Ladies and “Gentlemen” of the Guangzhou Hash,
Having received dozens of WeChat wishes of ‘Happy New Year!’ from assholes you haven’t spoken to in months, you probably know the infamously long and hard Year of the Cock is spent, limp, flaccid, and finished. In its place cums the equally appropriate Year of the Dog, an auspicious year for the Guangzhou Hash…
Beginning tomorrow in the Year of the Dog, you can expect the old dogs of the Hash to be sniffing around Cave Bar and Kama Club with an enhanced urging, for the Guangzhou kennel to set longer/harder/better trails, for Red Rocket to add more hashers and harriettes to his list of victims*, and for this Saturday only…a 30th birthday bash!

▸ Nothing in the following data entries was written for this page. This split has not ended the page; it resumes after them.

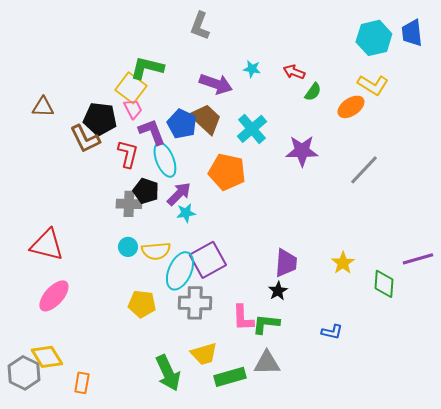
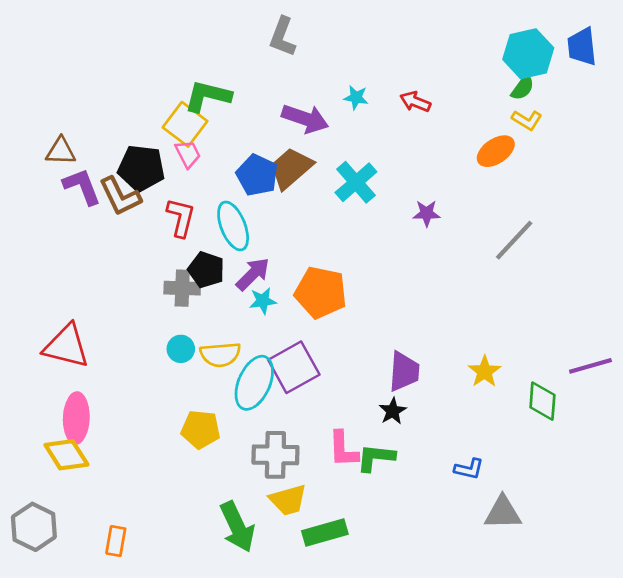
yellow L-shape: (373, 85) -> (527, 120), size x0.7
green semicircle: (313, 92) -> (523, 88), moved
brown trapezoid: (206, 119) -> (291, 168), turned -84
purple L-shape: (152, 132) -> (82, 186), moved
purple star: (302, 151) -> (427, 213), size x0.6
orange pentagon: (227, 172) -> (321, 292), moved
pink ellipse: (54, 296) -> (76, 418), turned -40
gray cross: (195, 303) -> (275, 455), moved
yellow diamond: (47, 357) -> (66, 455), moved
gray triangle: (267, 363) -> (503, 513), moved

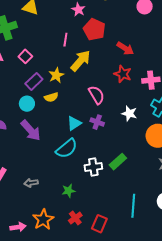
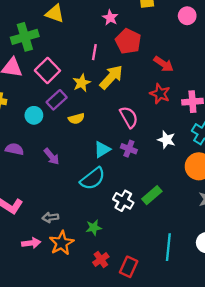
pink square: (25, 56) -> (47, 70), size x1.5
yellow star: (56, 75) -> (82, 83), moved
cyan circle: (27, 104) -> (34, 115), moved
purple arrow: (31, 130) -> (52, 157), size x0.7
white cross: (93, 167) -> (123, 201), turned 36
orange star: (43, 219) -> (62, 243), moved
pink arrow: (18, 227) -> (31, 243), moved

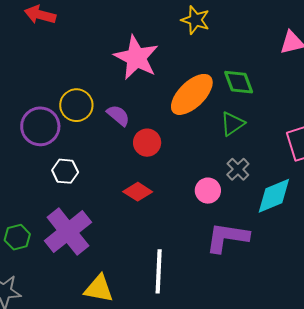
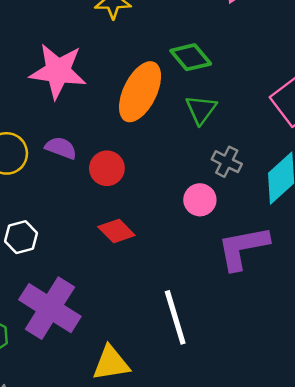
red diamond: (138, 192) -> (116, 231), turned 32

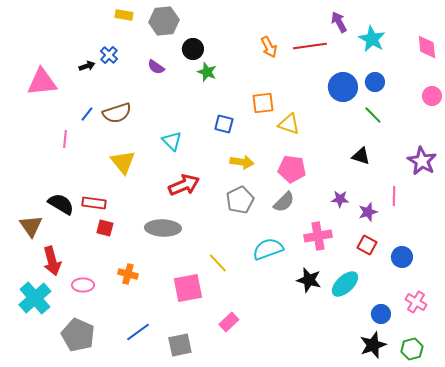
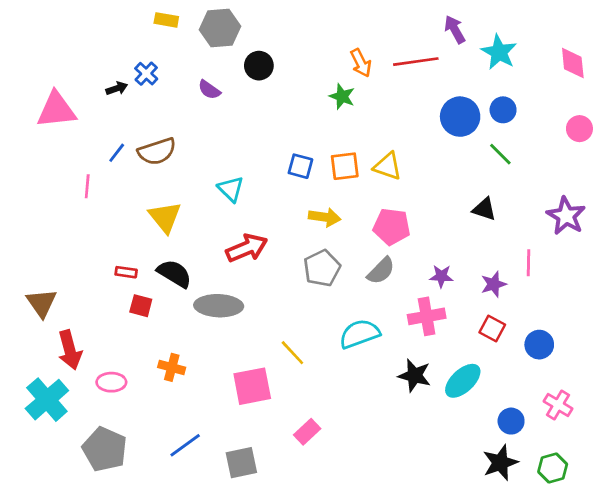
green star: (207, 72) -> (342, 96), moved
orange square: (263, 103) -> (345, 166), moved
purple star: (340, 199) -> (441, 276), moved
red rectangle: (94, 203) -> (126, 272), size x0.7
black semicircle: (61, 204) -> (174, 273), moved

Usher in the Year of the Dog with a birthday bash for the biggest dog of them all – they say he’s an English Mastiff on the trail but the hariettes say he’s a Yorkshire Terrier in bed: Hippie Hunter!
On On Saturday for what will surely be the greatest Year of the Dog Hash in 12 years!
* – Lawyers for Constipation, Tap Dat Ass, and numerous attendees of the 2015 All-China Nash Hash have reached out to the Guangzhou Hash regarding alleged claims of sexual misconduct by Red Rocket from the years 2013 – 2018. The Guangzhou Hash has no comment at this time besides #metoodadou
What: GZH3 Run #1,475: The Year of the Dog Hash -&- Hippie Hunter’s 30th Birthday Bash
When: February 17th – 1:00PM SHARP!
Where: The Mango Bar – Taojin Exit B (Line 5)
Hares: Hippie Hunter, Turtlehead, & Three Inches of Pain
Bring: 50rmb for the Hash, 60rmb for dinner, change of clothes, drinking shoes.